I hate this word...

There are 2 major definitions of "analog": one in electronics and one in literature & science. Unfortunately, the term fails both when applied to film cameras.

There isn't any difference between the electronic and scientific version. Both denote something that changes continuous in time. (the literature interpretation as being "vaguely equivalent" is out of this context)

The problem is how it interpreted by those that have no electronics or scientific background.
 
Now just a minute, doesn't film capture the electromagnetic waves that hit it? Isn't it therefore an electronic medium just like digital. Analogue is a superfluous label.
 
I think the whole point of language is to convey ideas, and almost everyone understands what is meant by the terms analogue or digital photography, the introduction of boolean is as much of a conceit as bokeh was in the last decade ... people use such words as a pretence
 
Both denote something that changes continuous in time. (the literature interpretation as being "vaguely equivalent" is out of this context)

Back when I learned electronics, the word analogue was used to denote a computing device that predicted a result by creating a copy, hence "analogue", of a real world interaction. The Wikipedia article seems to echo that definition.

Language, of course, is a constantly moving target. The change in meaning began, I imagine, when people started to produce interfaces between digital (i.e. boolean) circuits and continuously variable circuits, such as continuous frequency amplifiers. It's not a big leap from there to regarding the world as analogue, in other words continuously variable, or digital.
 
There isn't any difference between the electronic and scientific version. Both denote something that changes continuous in time. (the literature interpretation as being "vaguely equivalent" is out of this context)

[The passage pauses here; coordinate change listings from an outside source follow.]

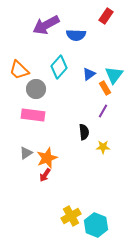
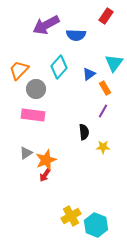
orange trapezoid: rotated 90 degrees clockwise
cyan triangle: moved 12 px up
orange star: moved 1 px left, 2 px down
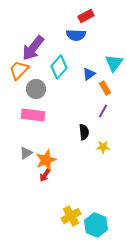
red rectangle: moved 20 px left; rotated 28 degrees clockwise
purple arrow: moved 13 px left, 23 px down; rotated 24 degrees counterclockwise
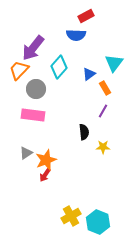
cyan hexagon: moved 2 px right, 3 px up
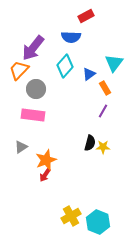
blue semicircle: moved 5 px left, 2 px down
cyan diamond: moved 6 px right, 1 px up
black semicircle: moved 6 px right, 11 px down; rotated 21 degrees clockwise
gray triangle: moved 5 px left, 6 px up
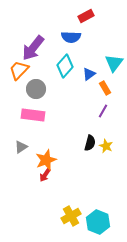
yellow star: moved 3 px right, 1 px up; rotated 24 degrees clockwise
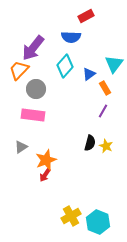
cyan triangle: moved 1 px down
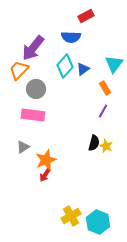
blue triangle: moved 6 px left, 5 px up
black semicircle: moved 4 px right
gray triangle: moved 2 px right
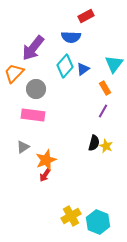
orange trapezoid: moved 5 px left, 3 px down
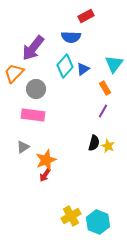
yellow star: moved 2 px right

Not quite, they refer to a model of a process, rather than a process itself. In electronics in particular, it's a subject of signal processing with analogue being continuous models and digital discrete.

The signal processing devices thus can be analog or digital. E.g. your turntable is analogue, and CD player is digital. With imaging technology, your granma's Betamax recorder is analogue, while a DSLR is, well, digital.

The term makes no sense when applied to a technology not involving signal processing, e.g. film cameras, ovens, combustion engines and so on. That said I think it's hopeless fighting its misuse.
 
Not all new, and don't get me upset, but funny (at least to me)...

"Glass"
"Soup"
"Wet" prints

oh, and "Giclee (or however you spell it) and "Fine Art Photography"

Cheers,
Gary

I have used "Soup", and "Wet Prints" for over 30 years!!

I hate to hear the words: Shot, and Shoot, referring taking a "Photograph:.

Guns Shoot, not cameras..

@Apreture64... My avatar must bug you also..:rolleyes:
 
In this context, it's not even as though analogue was spelt correctly either . . .
;)

That's an interesting one. In the UK, one would say "analogue" for all applications of the word. In the US, "analog". Myself, I'm Canadian, and therefore torn between the two cultures, so I think most literate Canadians would refer to an "analog computer", but also say that something could be a good "analogue" of something else.

Cheers, eh?
Dez
 
Back when I learned electronics, the word analogue was used to denote a computing device that predicted a result by creating a copy, hence "analogue", of a real world interaction.

So by my Canadian definition, an analog computer would create an analogue of the system it is modelling. Lots of strange word usages in Canada: it is probably the only place where "chips" refers to two different foods, called "fries" or "crisps" in other places. Context is required to understand which one is being requested.